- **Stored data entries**
* * *

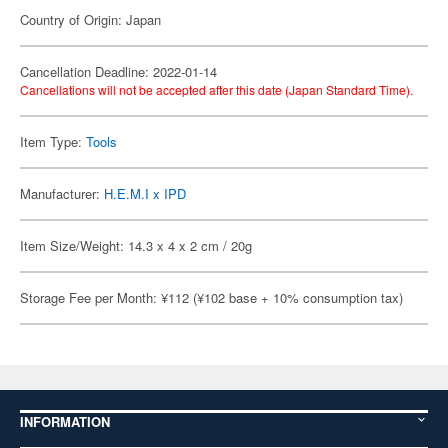
Country of Origin: Japan
Cancellation Deadline: 2022-01-14
Cancellations will not be accepted after this date (Japan Standard Time).
Item Type:
Tools
Manufacturer:
H.E.M.I x IPD
Item Size/Weight: 14.3 x 4 x 2 cm / 20g
Storage Fee per Month: ¥112 (¥102 base + 10% consumption tax)
INFORMATION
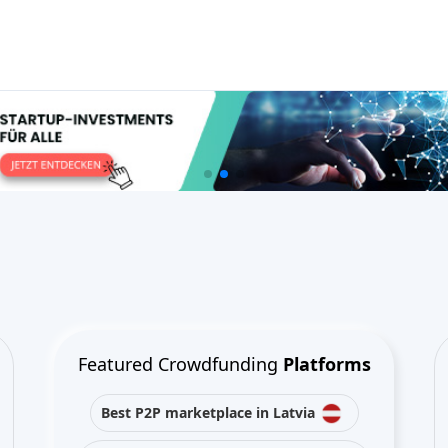
Featured Crowdfunding
Platforms
Best P2P marketplace in Latvia
Best P2P lending in United
Kingdom
Best Crowdlending in Netherlands
Best Equity crowdfunding in Italy
Best Real Estate Crowdfunding in
Germany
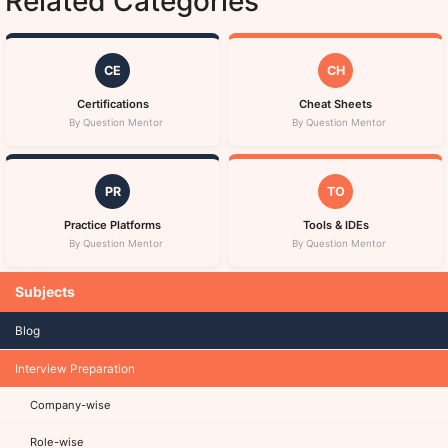
Related Categories
CE
CH
Certifications
Cheat Sheets
By Question Mentor
By Question Mentor
PR
TO
Practice Platforms
Tools & IDEs
By Question Mentor
By Question Mentor
Subjects
Blog
Interview Preparation
Company-wise
Role-wise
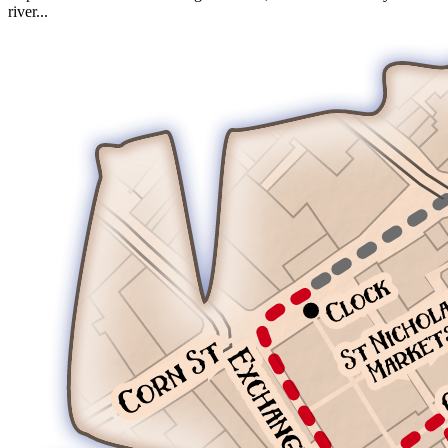
river...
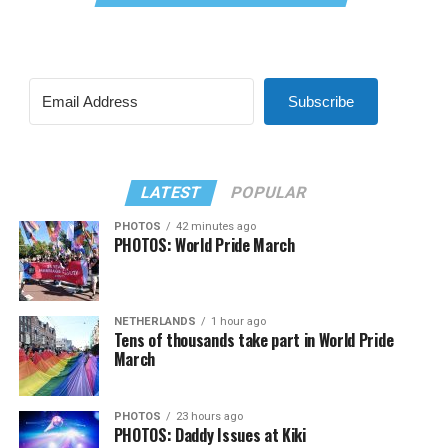
Subscribe
LATEST
POPULAR
PHOTOS
42 minutes ago
PHOTOS: World Pride March
NETHERLANDS
1 hour ago
Tens of thousands take part in World Pride
March
PHOTOS
23 hours ago
PHOTOS: Daddy Issues at Kiki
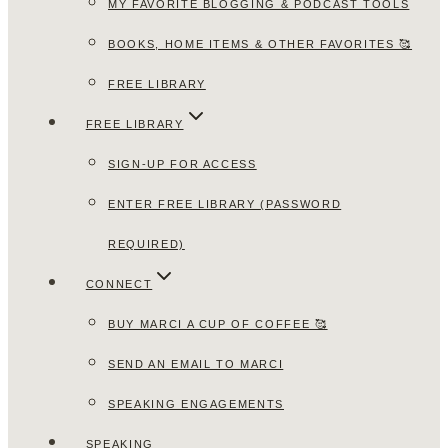
MY FAVORITE BLOGGING & PODCAST TOOLS
BOOKS, HOME ITEMS & OTHER FAVORITES 🥰
FREE LIBRARY
FREE LIBRARY
SIGN-UP FOR ACCESS
ENTER FREE LIBRARY (PASSWORD
REQUIRED)
CONNECT
BUY MARCI A CUP OF COFFEE 🥰
SEND AN EMAIL TO MARCI
SPEAKING ENGAGEMENTS
SPEAKING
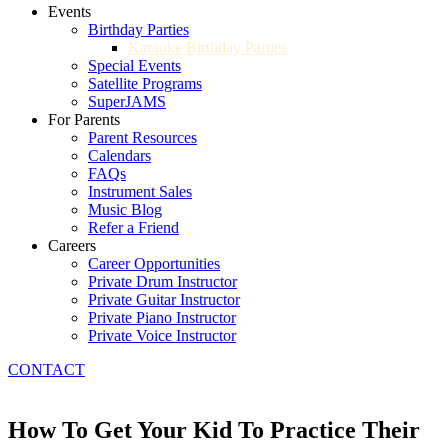
Events
Birthday Parties
Karaoke Birthday Parties
Special Events
Satellite Programs
SuperJAMS
For Parents
Parent Resources
Calendars
FAQs
Instrument Sales
Music Blog
Refer a Friend
Careers
Career Opportunities
Private Drum Instructor
Private Guitar Instructor
Private Piano Instructor
Private Voice Instructor
CONTACT
How To Get Your Kid To Practice Their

* * *

- **What the task requires**
Repeat every line above precisely; pictures do not belong in the copy.

- **Response below**
Country of Origin: Japan
Cancellation Deadline: 2022-01-14
Cancellations will not be accepted after this date (Japan Standard Time).
Item Type:
Tools
Manufacturer:
H.E.M.I x IPD
Item Size/Weight: 14.3 x 4 x 2 cm / 20g
Storage Fee per Month: ¥112 (¥102 base + 10% consumption tax)
INFORMATION
Featured Crowdfunding
Platforms
Best P2P marketplace in Latvia
Best P2P lending in United
Kingdom
Best Crowdlending in Netherlands
Best Equity crowdfunding in Italy
Best Real Estate Crowdfunding in
Germany
Related Categories
CE
CH
Certifications
Cheat Sheets
By Question Mentor
By Question Mentor
PR
TO
Practice Platforms
Tools & IDEs
By Question Mentor
By Question Mentor
Subjects
Blog
Interview Preparation
Company-wise
Role-wise
river...
Subscribe
LATEST
POPULAR
PHOTOS
42 minutes ago
PHOTOS: World Pride March
NETHERLANDS
1 hour ago
Tens of thousands take part in World Pride
March
PHOTOS
23 hours ago
PHOTOS: Daddy Issues at Kiki
MY FAVORITE BLOGGING & PODCAST TOOLS
BOOKS, HOME ITEMS & OTHER FAVORITES 🥰
FREE LIBRARY
FREE LIBRARY
SIGN-UP FOR ACCESS
ENTER FREE LIBRARY (PASSWORD
REQUIRED)
CONNECT
BUY MARCI A CUP OF COFFEE 🥰
SEND AN EMAIL TO MARCI
SPEAKING ENGAGEMENTS
SPEAKING
Events
Birthday Parties
Karaoke Birthday Parties
Special Events
Satellite Programs
SuperJAMS
For Parents
Parent Resources
Calendars
FAQs
Instrument Sales
Music Blog
Refer a Friend
Careers
Career Opportunities
Private Drum Instructor
Private Guitar Instructor
Private Piano Instructor
Private Voice Instructor
CONTACT
How To Get Your Kid To Practice Their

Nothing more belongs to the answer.